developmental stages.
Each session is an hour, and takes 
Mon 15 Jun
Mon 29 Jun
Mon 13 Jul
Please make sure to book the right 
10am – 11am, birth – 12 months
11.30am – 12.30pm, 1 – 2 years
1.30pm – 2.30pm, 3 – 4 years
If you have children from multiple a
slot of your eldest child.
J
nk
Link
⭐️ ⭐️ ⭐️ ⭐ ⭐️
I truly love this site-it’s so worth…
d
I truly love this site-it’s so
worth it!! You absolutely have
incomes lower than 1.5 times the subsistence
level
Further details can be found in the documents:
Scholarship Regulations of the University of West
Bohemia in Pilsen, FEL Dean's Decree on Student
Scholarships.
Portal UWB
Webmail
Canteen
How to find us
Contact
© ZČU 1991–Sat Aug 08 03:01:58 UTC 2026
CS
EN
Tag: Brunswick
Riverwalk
══════
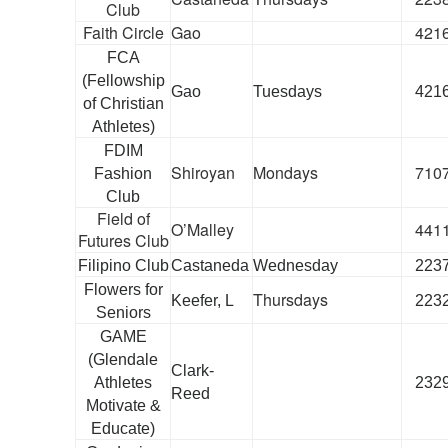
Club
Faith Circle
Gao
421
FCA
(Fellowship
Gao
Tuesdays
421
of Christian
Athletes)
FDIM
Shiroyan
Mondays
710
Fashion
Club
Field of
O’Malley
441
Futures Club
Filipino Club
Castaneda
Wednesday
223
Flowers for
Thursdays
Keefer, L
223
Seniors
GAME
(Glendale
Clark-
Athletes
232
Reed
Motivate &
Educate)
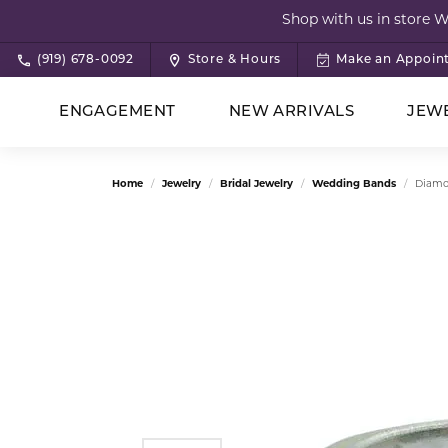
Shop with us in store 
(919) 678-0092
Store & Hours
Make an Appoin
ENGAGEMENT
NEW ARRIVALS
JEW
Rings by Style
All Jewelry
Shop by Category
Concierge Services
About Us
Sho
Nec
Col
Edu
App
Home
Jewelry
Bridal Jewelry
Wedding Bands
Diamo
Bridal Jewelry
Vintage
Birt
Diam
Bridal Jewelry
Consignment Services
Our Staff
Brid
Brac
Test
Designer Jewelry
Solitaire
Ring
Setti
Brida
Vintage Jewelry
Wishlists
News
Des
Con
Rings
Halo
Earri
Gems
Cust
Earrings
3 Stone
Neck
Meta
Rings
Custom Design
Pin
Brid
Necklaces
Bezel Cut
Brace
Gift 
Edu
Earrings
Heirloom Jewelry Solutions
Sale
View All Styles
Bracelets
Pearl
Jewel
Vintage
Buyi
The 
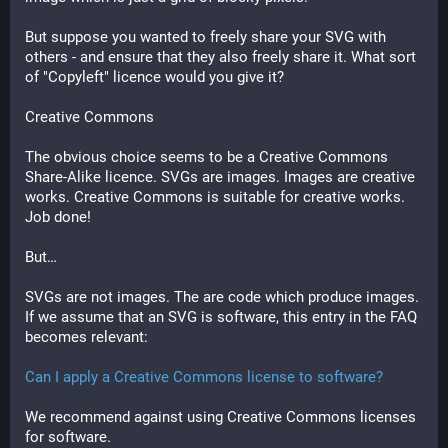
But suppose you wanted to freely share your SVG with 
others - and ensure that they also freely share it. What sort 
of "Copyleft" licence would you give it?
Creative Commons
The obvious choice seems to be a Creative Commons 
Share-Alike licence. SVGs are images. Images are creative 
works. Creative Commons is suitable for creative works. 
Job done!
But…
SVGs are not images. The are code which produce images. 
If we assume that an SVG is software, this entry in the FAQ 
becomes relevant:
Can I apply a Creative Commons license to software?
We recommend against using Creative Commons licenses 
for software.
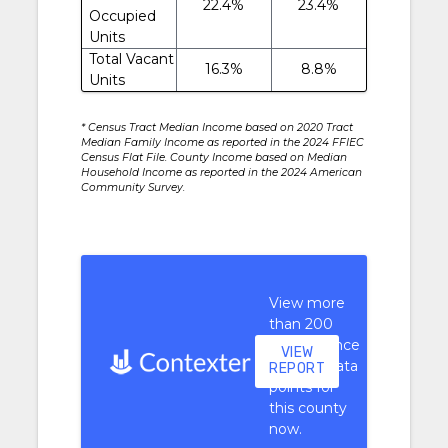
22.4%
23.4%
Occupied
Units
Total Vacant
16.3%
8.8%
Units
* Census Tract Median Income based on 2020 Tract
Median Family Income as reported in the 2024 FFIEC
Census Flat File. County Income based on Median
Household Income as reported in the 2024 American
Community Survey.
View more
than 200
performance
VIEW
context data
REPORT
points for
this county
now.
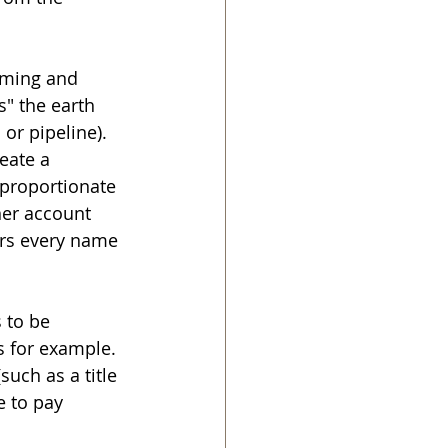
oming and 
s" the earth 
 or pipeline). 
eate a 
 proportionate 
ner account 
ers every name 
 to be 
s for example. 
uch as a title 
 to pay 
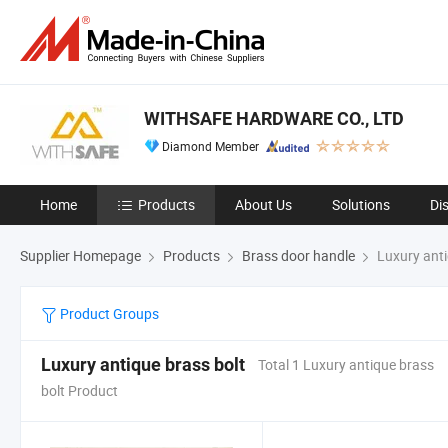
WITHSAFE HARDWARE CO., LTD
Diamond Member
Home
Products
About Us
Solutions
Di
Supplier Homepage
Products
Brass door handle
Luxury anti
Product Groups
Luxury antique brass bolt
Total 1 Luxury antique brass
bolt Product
══════
Search the entries above for the word "software" and copy each line where it appears.

Answer to the exercise
If we assume that an SVG is software, this entry in the FAQ 
Can I apply a Creative Commons license to software?
for software.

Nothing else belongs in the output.